MirrorEye achieved another quarterly sales record, growing 21% quarter-over-quarter, driven by the ramp-up of OEM programs. The company announced approximately $775 million in new lifetime revenue awards, including the largest in Stoneridge history: a global MirrorEye program extension valued at $535 million in lifetime revenue and $140 million in peak annual revenue. Stoneridge Brazil also secured its largest OEM award for an infotainment electronic control unit, valued at $85 million in lifetime revenue.

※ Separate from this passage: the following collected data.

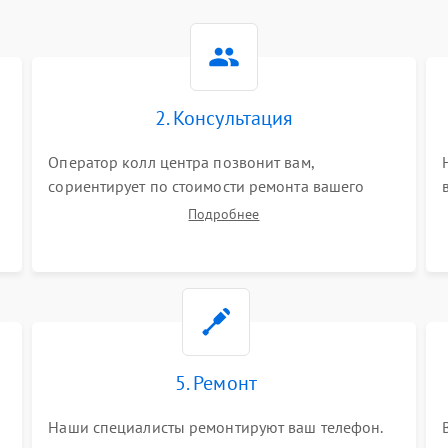
2. Консультация
Оператор колл центра позвонит вам,
сориентирует по стоимости ремонта вашего
телефона а также ответит на все ваши вопросы.
Подробнее
5. Ремонт
Наши специалисты ремонтируют ваш телефон.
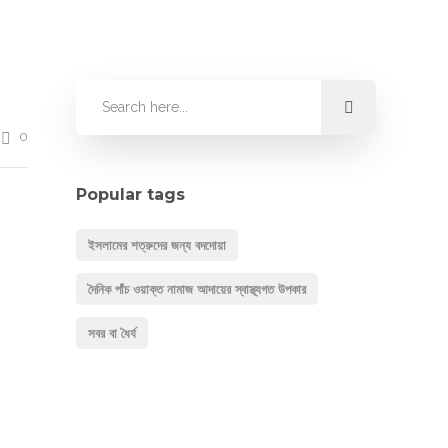
0
Popular tags
ইসলামের শত্রুদের জন্য বদদোয়া
দৈনিক পাঁচ ওয়াক্ত নামাজ আদায়ের স্বাস্থ্যগত উপকার
সবর বা ধৈর্য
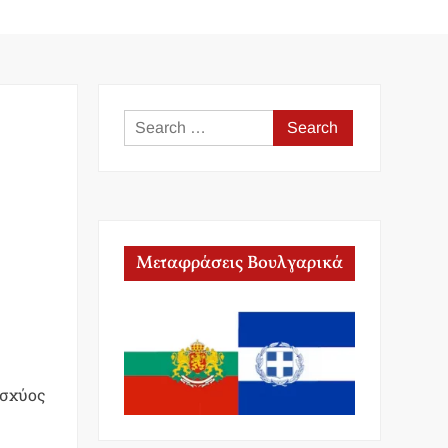
Search
for:
Μεταφράσεις Βουλγαρικά
ισχύος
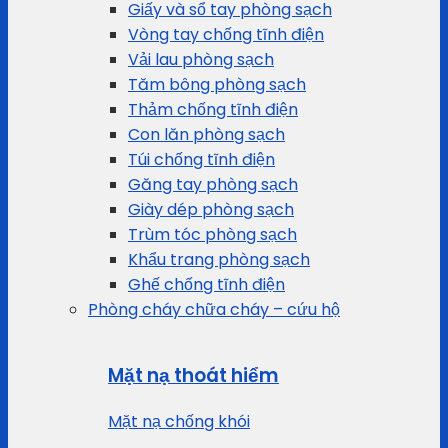
Giấy và sổ tay phòng sạch
Vòng tay chống tĩnh điện
Vải lau phòng sạch
Tăm bông phòng sạch
Thảm chống tĩnh điện
Con lăn phòng sạch
Túi chống tĩnh điện
Găng tay phòng sạch
Giày dép phòng sạch
Trùm tóc phòng sạch
Khẩu trang phòng sạch
Ghế chống tĩnh điện
Phòng cháy chữa cháy – cứu hộ
Mặt nạ thoát hiểm
Mặt nạ chống khói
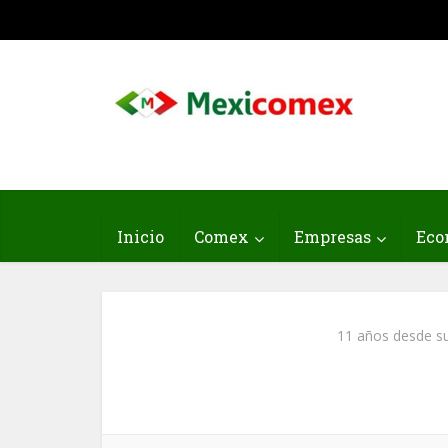
Inicio
Comex
Empresas
Eco
11 años desde su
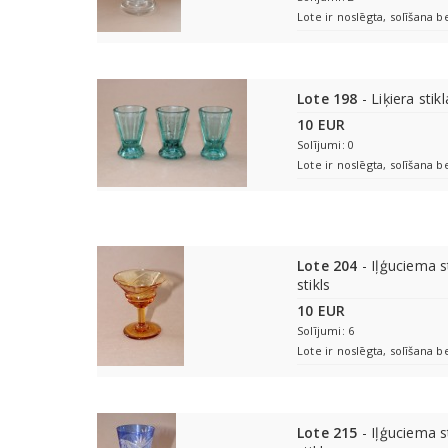
Lote ir noslēgta, solīšana b
Lote 198
- Liķiera stik
10 EUR
Solījumi: 0
Lote ir noslēgta, solīšana b
Lote 204
- Iļģuciema st
stikls
10 EUR
Solījumi: 6
Lote ir noslēgta, solīšana b
Lote 215
- Iļģuciema st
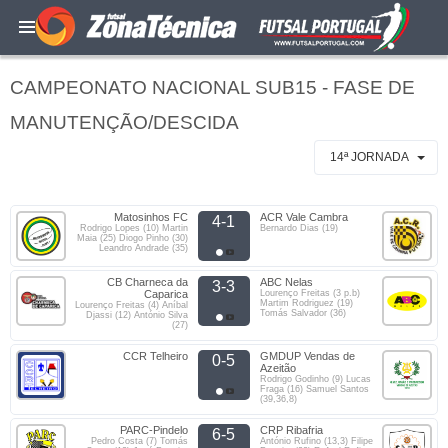
CAMPEONATO NACIONAL SUB15 - FASE DE
MANUTENÇÃO/DESCIDA
14ª JORNADA
Matosinhos FC
ACR Vale Cambra
4-1
Rodrigo Lopes (10) Martin
Bernardo Dias (19)
Maia (25) Diogo Pinho (30)
Leandro Andrade (35)
CB Charneca da
ABC Nelas
3-3
Caparica
Lourenço Freitas (3 p.b)
Martim Rodriguez (19)
Lourenço Freitas (4) Aníbal
Tomás Salvador (36)
Djassi (12) António Silva
(27)
CCR Telheiro
GMDUP Vendas de
0-5
Azeitão
Rodrigo Godinho (9) Lucas
Fraga (16) Samuel Santos
(39,36,8)
PARC-Pindelo
CRP Ribafria
6-5
Pedro Costa (7) Tomás
António Rufino (13,3) Filipe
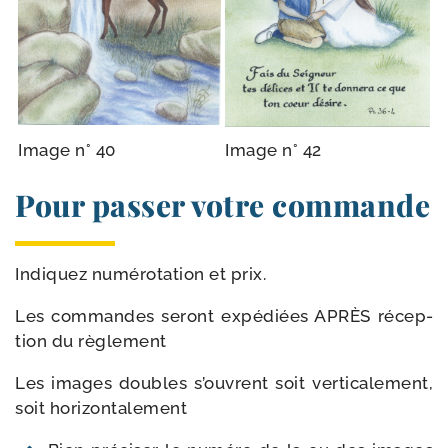
Image n° 40
Image n° 42
Pour passer votre commande
Indiquez numé­ro­ta­tion et prix.
Les com­mandes seront expé­diées APRÈS récep­
tion du règlement
Les images doubles s’ouvrent soit ver­ti­ca­le­ment,
soit horizontalement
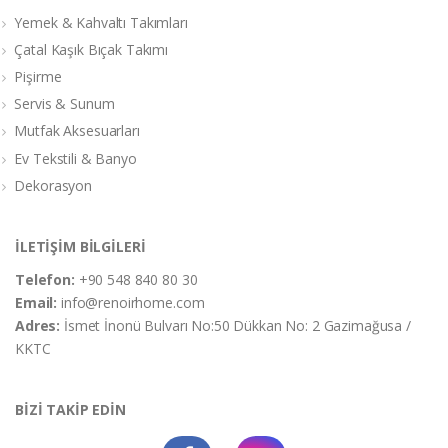
Yemek & Kahvaltı Takımları
Çatal Kaşık Bıçak Takımı
Pişirme
Servis & Sunum
Mutfak Aksesuarları
Ev Tekstili & Banyo
Dekorasyon
İLETİŞİM BİLGİLERİ
Telefon:
+90 548 840 80 30
Email:
info@renoirhome.com
Adres:
İsmet İnonü Bulvarı No:50 Dükkan No: 2 Gazimağusa /
KKTC
BİZİ TAKİP EDİN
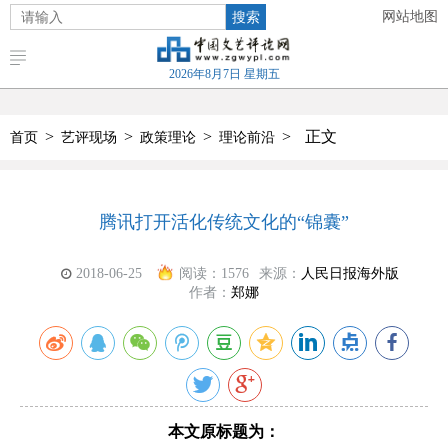
搜索
网站地图
2026年8月7日 星期五
>
>
>
>
正文
首页
艺评现场
政策理论
理论前沿
腾讯打开活化传统文化的“锦囊”
2018-06-25
阅读：
1576
来源：
人民日报海外版
作者：
郑娜
本文原标题为：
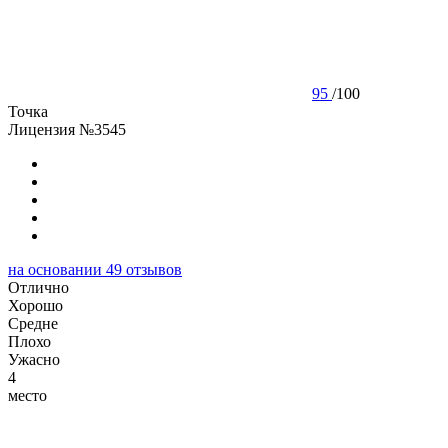
95
/
100
Точка
Лицензия №3545
на основании
49
отзывов
Отлично
Хорошо
Cредне
Плохо
Ужасно
4
место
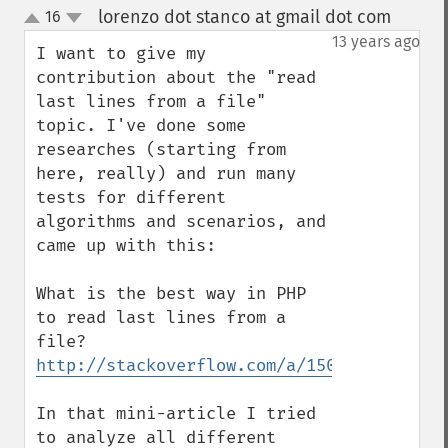
lorenzo dot stanco at gmail dot com
16
¶
up
down
13 years ago
I want to give my 
contribution about the "read 
last lines from a file" 
topic. I've done some 
researches (starting from 
here, really) and run many 
tests for different 
algorithms and scenarios, and 
came up with this:

What is the best way in PHP 
to read last lines from a 
http://stackoverflow.com/a/15025877/99595
In that mini-article I tried 
to analyze all different 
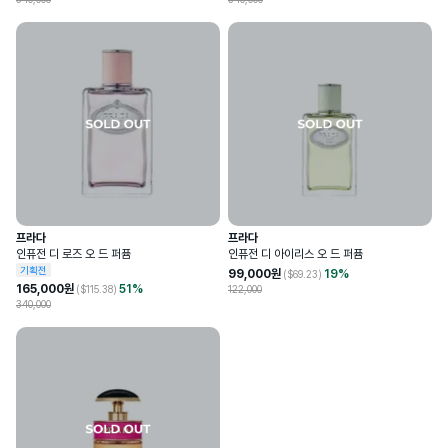
프라다
프라다
인퓨전 디 로즈 오 드 퍼퓸
인퓨전 디 아이리스 오 드 퍼퓸
기획전
99,000
원
19
%
($
69.23
)
165,000
원
51
%
($
115.38
)
122,000
340,000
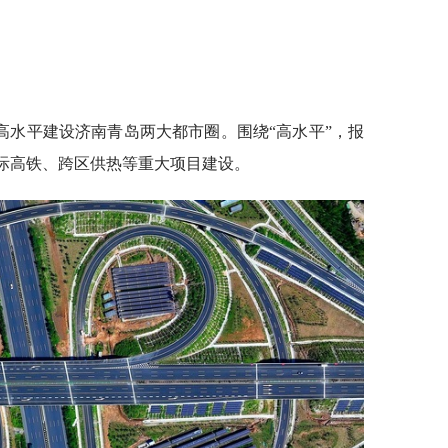
东高水平建设济南青岛两大都市圈。围绕“高水平”，报
城际高铁、跨区供热等重大项目建设。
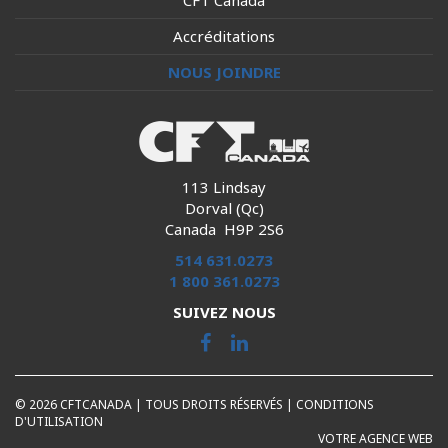
CFT Canada
Accréditations
NOUS JOINDRE
113 Lindsay
Dorval (Qc)
Canada H9P 2S6
514 631.0273
1 800 361.0273
SUIVEZ NOUS
© 2026 CFTCANADA | TOUS DROITS RÉSERVÉS |
CONDITIONS
D'UTILISATION
VOTRE AGENCE WEB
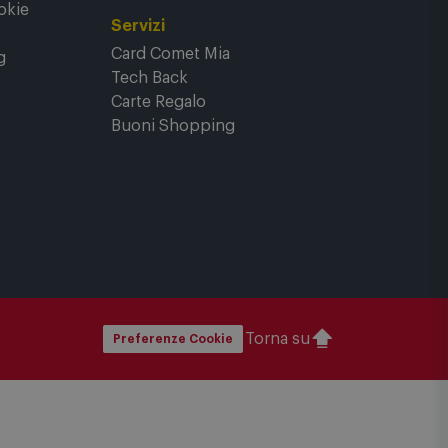
Contatti
okie
Servizi
Card Comet Mia
g
Tech Back
Carte Regalo
Buoni Shopping
Torna su
Preferenze Cookie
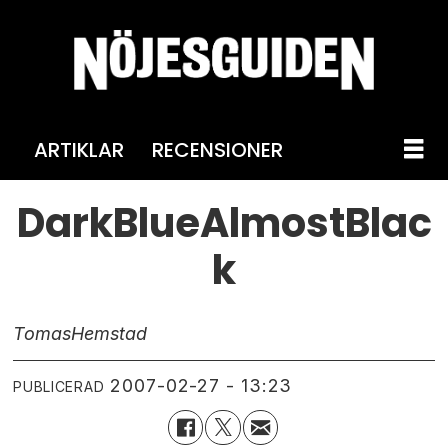
ARTIKLAR
RECENSIONER
DarkBlueAlmostBlac
k
Tomas
Hemstad
2007-02-27 - 13:23
PUBLICERAD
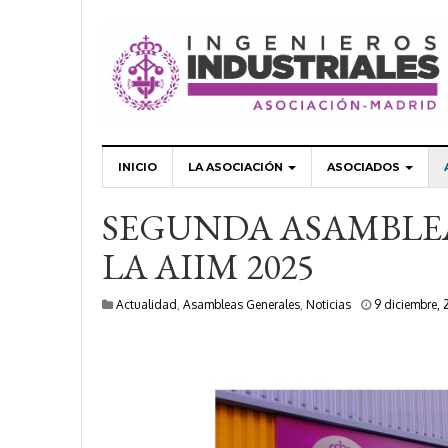
INICIO
LA ASOCIACIÓN
ASOCIADOS
SEGUNDA ASAMBLE
LA AIIM 2025
Actualidad
,
Asambleas Generales
,
Noticias
9 diciembre,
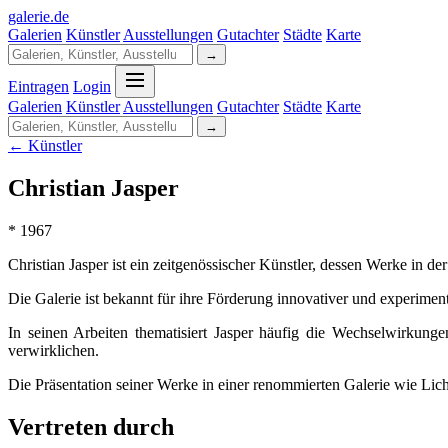
galerie
.
de
Galerien
Künstler
Ausstellungen
Gutachter
Städte
Karte
→
Eintragen
Login
Galerien
Künstler
Ausstellungen
Gutachter
Städte
Karte
→
← Künstler
Christian Jasper
* 1967
Christian Jasper ist ein zeitgenössischer Künstler, dessen Werke in d
Die Galerie ist bekannt für ihre Förderung innovativer und experiment
In seinen Arbeiten thematisiert Jasper häufig die Wechselwirkun
verwirklichen.
Die Präsentation seiner Werke in einer renommierten Galerie wie Lich
Vertreten durch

Stoneridge initiated a review of strategic alternatives for its Control Devices business, with a primary focus on a potential sale. This move aims to optimize capital allocation, engineering resources, and leadership attention towards its high-growth Electronics and Stoneridge Brazil segments, which are experiencing record business wins.
The company reduced its total debt by $38.8 million and net debt by $9.5 million (for compliance purposes) relative to the first quarter, primarily due to a $43.8 million global cash repatriation program and a $7.3 million inventory reduction. The adjusted net debt to trailing twelve-month EBITDA compliance leverage ratio was 4.17x, below the required 5.50x.
Stoneridge maintained its full-year 2025 sales guidance of $860 million to $890 million and free cash flow guidance of $25 million to $30 million. However, adjusted EBITDA guidance was updated to $34 million to $38 million, reflecting $3.0 million in non-operating foreign currency headwinds and an estimated $1.0 million in incremental tariff-related costs not assumed in initial guidance.